Postgresql – How well does PostgreSQL perform with a large number of databases

database-administrationdatabase-performancepostgresql

We have an web application whose architecture requires that any registered user (a company, actually) should be isolated from the other, i.e., I'll run the same webapp with the same data models, but with different data sets for every customer.

So, we did think about creating a different database in Postgres for every customer. Can this solution scale to, say, 10-20K databases? How well?

Does anyone have a better solution for this?

Thanks in advance.

Best Answer

At the low end, it basically boils down to "can you absolutely say that you have no shared data?" Unlike mysql, the database is an absolute boundry in postgresql. You cannot SELECT zip_code FROM common.city_zip WHERE city=... if you go with separate databases (at least not without dblink).

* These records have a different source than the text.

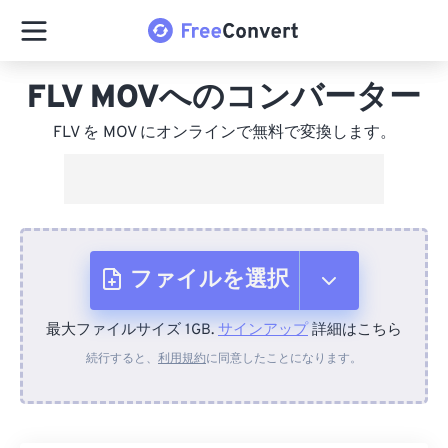
FLV MOVへのコンバーター
FLV を MOV にオンラインで無料で変換します。
ファイルを選択
最大ファイルサイズ 1GB.
サインアップ
詳細はこちら
デバイスから
続行すると、
利用規約
に同意したことになります。
Dropboxから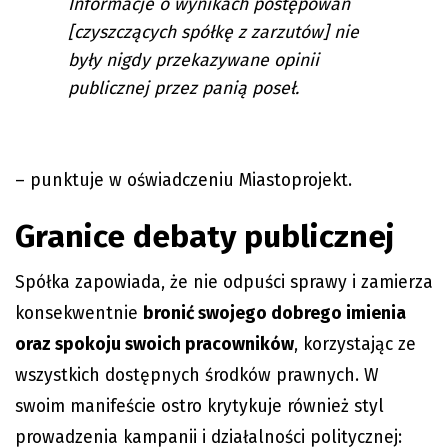
Informacje o wynikach postępowań
[czyszczących spółkę z zarzutów] nie
były nigdy przekazywane opinii
publicznej przez panią poseł.
– punktuje w oświadczeniu Miastoprojekt.
Granice debaty publicznej
Spółka zapowiada, że nie odpuści sprawy i zamierza
konsekwentnie
bronić swojego dobrego imienia
oraz spokoju swoich pracowników
, korzystając ze
wszystkich dostępnych środków prawnych. W
swoim manifeście ostro krytykuje również styl
prowadzenia kampanii i działalności politycznej: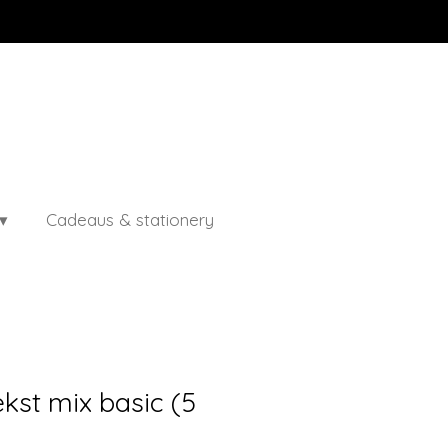
Cadeaus & stationery
ekst mix basic (5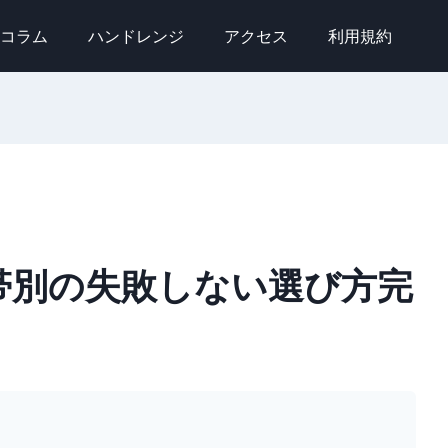
コラム
ハンドレンジ
アクセス
利用規約
帯別の失敗しない選び方完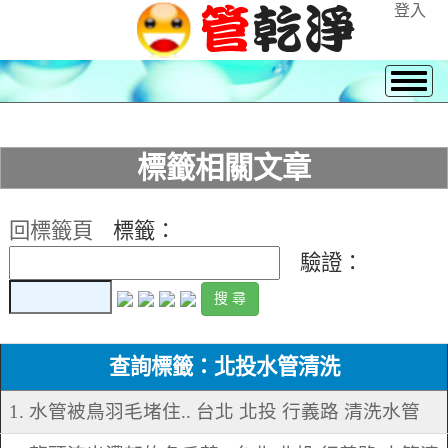
登入
標籤相關文章
回標籤頁
標籤：
驗證：
查詢標籤：北投水管清洗
1. 水管被鳥羽毛堵住.. 台北 北投 行義路 清洗水管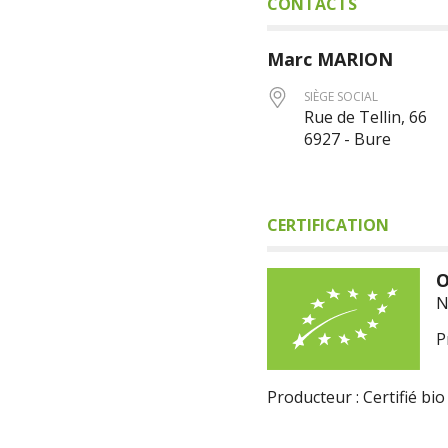
CONTACTS
Marc
MARION
SIÈGE SOCIAL
Rue de Tellin, 66
6927 - Bure
CERTIFICATION
O
N
P
Producteur : Certifié bio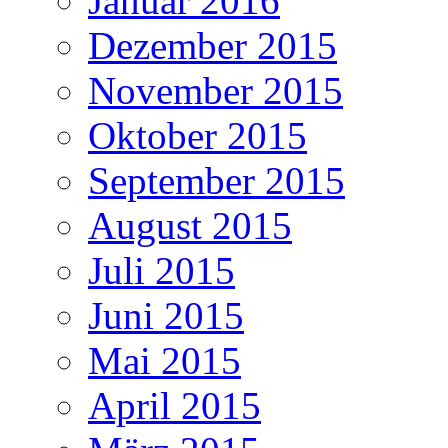
Januar 2016
Dezember 2015
November 2015
Oktober 2015
September 2015
August 2015
Juli 2015
Juni 2015
Mai 2015
April 2015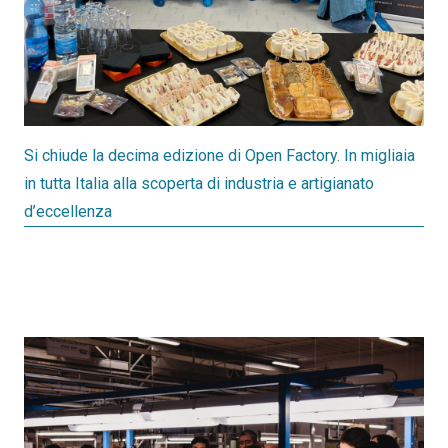
Si chiude la decima edizione di Open Factory. In migliaia
in tutta Italia alla scoperta di industria e artigianato
d’eccellenza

If you have any shared data at all, postgresql's "schema" is similar to what mysql calls a "database". You can CREATE SCHEMA clienta; CREATE TABLE clienta.customer (...);. You would create a schema for each client, that client's user would have their schema first in their search path, and permissions would be granted so that Client A's user would have access to the clienta and the public schemas (and their tables).

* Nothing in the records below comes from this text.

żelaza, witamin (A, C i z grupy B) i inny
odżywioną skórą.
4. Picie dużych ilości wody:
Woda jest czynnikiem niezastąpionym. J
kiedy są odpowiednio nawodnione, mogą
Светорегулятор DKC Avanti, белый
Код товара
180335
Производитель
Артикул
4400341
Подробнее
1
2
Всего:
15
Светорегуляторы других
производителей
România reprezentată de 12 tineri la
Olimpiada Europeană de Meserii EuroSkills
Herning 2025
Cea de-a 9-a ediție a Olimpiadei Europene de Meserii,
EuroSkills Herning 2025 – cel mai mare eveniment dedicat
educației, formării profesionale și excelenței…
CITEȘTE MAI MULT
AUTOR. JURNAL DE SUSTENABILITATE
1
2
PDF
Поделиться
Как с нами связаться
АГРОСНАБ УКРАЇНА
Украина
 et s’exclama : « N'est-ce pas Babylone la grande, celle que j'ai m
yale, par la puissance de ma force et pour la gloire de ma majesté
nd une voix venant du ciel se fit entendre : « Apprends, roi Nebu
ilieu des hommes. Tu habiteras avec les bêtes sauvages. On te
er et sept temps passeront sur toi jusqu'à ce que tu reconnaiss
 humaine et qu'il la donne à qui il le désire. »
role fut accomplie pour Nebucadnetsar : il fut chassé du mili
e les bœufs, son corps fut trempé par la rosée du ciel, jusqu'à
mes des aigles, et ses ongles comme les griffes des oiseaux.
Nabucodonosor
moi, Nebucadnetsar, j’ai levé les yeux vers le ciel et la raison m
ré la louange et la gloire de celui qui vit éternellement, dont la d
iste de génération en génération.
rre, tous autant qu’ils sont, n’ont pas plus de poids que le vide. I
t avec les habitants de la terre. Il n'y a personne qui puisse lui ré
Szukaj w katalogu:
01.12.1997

Your issue is going to be that at the high end of # of clients, each table is stored as a file, so whether you go with one database per client, one schema per client, or use something like ${client}_customer for your table names, you will likely run into filedescriptor limits with 10k clients even if you only had one table per client (plus one filedescriptor per connection). Of course, you can adjust the kernel's maximum number of file descriptors on the fly using sysctl, but the per-process limit (ulimit) will require restarting postgresql if you set it too low the first time around.

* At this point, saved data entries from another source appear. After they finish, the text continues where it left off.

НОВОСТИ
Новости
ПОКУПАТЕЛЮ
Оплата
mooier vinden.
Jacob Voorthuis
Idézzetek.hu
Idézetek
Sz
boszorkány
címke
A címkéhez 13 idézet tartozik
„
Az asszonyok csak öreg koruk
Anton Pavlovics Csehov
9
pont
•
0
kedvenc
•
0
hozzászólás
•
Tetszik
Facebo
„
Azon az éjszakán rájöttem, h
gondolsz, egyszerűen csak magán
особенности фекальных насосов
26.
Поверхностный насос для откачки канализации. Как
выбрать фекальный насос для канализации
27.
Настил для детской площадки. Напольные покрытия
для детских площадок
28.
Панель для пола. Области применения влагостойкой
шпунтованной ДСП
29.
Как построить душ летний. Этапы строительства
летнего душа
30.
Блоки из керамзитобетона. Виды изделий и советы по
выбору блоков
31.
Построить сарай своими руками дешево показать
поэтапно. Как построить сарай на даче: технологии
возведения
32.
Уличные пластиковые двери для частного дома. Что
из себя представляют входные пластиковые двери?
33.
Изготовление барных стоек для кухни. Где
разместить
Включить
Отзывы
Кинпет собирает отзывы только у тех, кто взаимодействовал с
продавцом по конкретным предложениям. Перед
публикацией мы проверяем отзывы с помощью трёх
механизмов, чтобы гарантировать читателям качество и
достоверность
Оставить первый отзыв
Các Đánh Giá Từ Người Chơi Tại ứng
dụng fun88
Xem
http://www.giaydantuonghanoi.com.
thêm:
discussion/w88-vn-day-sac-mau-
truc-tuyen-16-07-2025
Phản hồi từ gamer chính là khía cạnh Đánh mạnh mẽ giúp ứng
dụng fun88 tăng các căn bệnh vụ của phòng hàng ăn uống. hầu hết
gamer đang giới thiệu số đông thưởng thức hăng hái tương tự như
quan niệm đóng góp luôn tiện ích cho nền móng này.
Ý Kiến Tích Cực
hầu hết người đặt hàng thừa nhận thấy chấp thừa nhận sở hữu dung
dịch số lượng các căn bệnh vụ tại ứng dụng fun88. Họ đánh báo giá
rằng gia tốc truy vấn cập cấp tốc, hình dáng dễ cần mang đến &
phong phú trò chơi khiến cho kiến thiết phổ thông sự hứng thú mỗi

The alternative is to have "one big table" with a client column that identifies which client that row belongs to (ideally, by username if you have one user per client, this makes the stuff below a LOT easier). By not granting any access at all to this table by the clients, you can create client-specific views (or use session_user to identify the current client). Updates can't be done directly through a view, though. You would need to have defined functions to insert/update/delete on the table (one set of functions per client or else using session_user) with the functions using SECURITY DEFINER to execute as a special user with permission to insert/update/delete on the tables (note: session_user is used because user and current_user are based on the current context, and within a SECURITY DEFINER function this would always be the user who defined the function).

Performance-wise, beyond the fd issue, I honestly don't know what would happen with 10000 databases in postgresql, versus having one large table with 10000 clients' worth of data in it. Proper index design should keep the large table from being slow to query.

I will say that I went with separate databases for each client here (we add servers to keep the system usable, shifting client databases to new servers as needed, so we will never get to 10k databases on one server). I've had to restore individual clients' data from backups for debugging or due to user error on a regular basis, something that would be an absolute nightmare on the "one big table" design. Also, if you intend to sell customization of your product to your clients, the "one big table" design might end up hobbling you as far as ability to customize the data model.